Na rozpoczynającej się w tym tygodniu 9 edycji festiwalu Planete+ Doc Review dokumenty przyciągają błyskotliwym sposobem realizacji, wizualnym żywiołem. Nie obalają tabu, nie agitują, starają się raczej oddziaływać na zmysły, burzyć potoczne wyobrażenie o tym, że świat jest nieskomplikowany i pozbawiony tajemnicy. Najlepsze z nich przypominają wspaniałe poetyckie kompozycje, odkrywające nieznane przestrzenie. Jak w przypadku niepokojącego „Niech żyją Antypody!” Rosjanina Wiktora Kossakowskiego. Film został oparty na prostym pomyśle skonfrontowania ośmiu miejsc leżących na przeciwległych stronach globu. Kamera wykonuje piruety, starając się przywołać dziecinne wrażenie, że gdzieś pod spodem, na drugim krańcu kuli ziemskiej, podobne do nas istoty chodzą głowami do dołu, pojazdy suną po asfaltowych obłokach, a rzeki jakimś cudem nie spadają prosto w przepaść.
Na mieszkańców globalnej wioski patrzymy oczami dziecka. Rzadkie zjawiska przyrodnicze, takie jak rozżarzona lawa, leniwie przesuwająca się po równinie, czy zdychający, przypominający górę wieloryb, wyrzucony na brzeg oceanu, sąsiadują ze sobą na tych samych surrealistycznych prawach. Jakakolwiek próba racjonalnej interpretacji budzących nieustanne zdziwienie obrazów wydaje się niemożliwa. Stoimy wobec sprzecznych sygnałów. W psychologii eksperymentalnej nazywa się to efektem „figury Thiery’ego”. Nie udaje się wyłowić jednego, geometrycznego kształtu, bo ustawicznie nam się on wymyka, natrafiamy na inne, zmuszające do ponawiania prób.

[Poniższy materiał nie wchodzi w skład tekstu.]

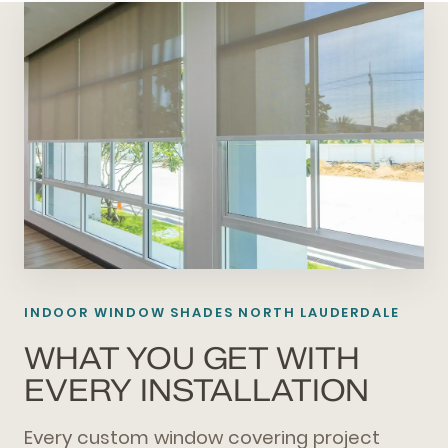
INDOOR WINDOW SHADES NORTH LAUDERDALE
WHAT YOU GET WITH
EVERY INSTALLATION
Every custom window covering project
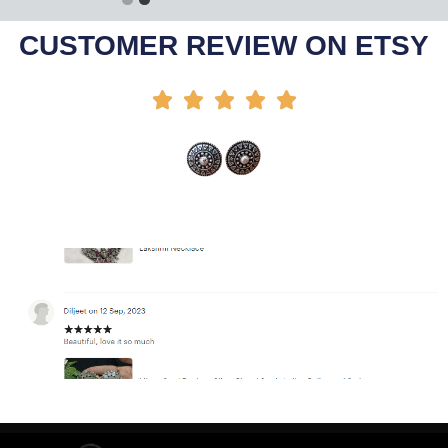
Add To Cart
CUSTOMER REVIEW ON ETSY






Kossakowski nic nie podpowiada słownym komentarzem. Nie posługuje się modną technologią 3D, jak Wenders czy Herzog. Nie stosuje tricków, dynamicznego montażu, poklatkowych ujęć. Nie wymusza emocji starannie dobraną muzyką, jak mają to w zwyczaju naśladowcy Godfreya Reggio, pamiętnego twórcy wizjonerskiej trylogii „qatsi”.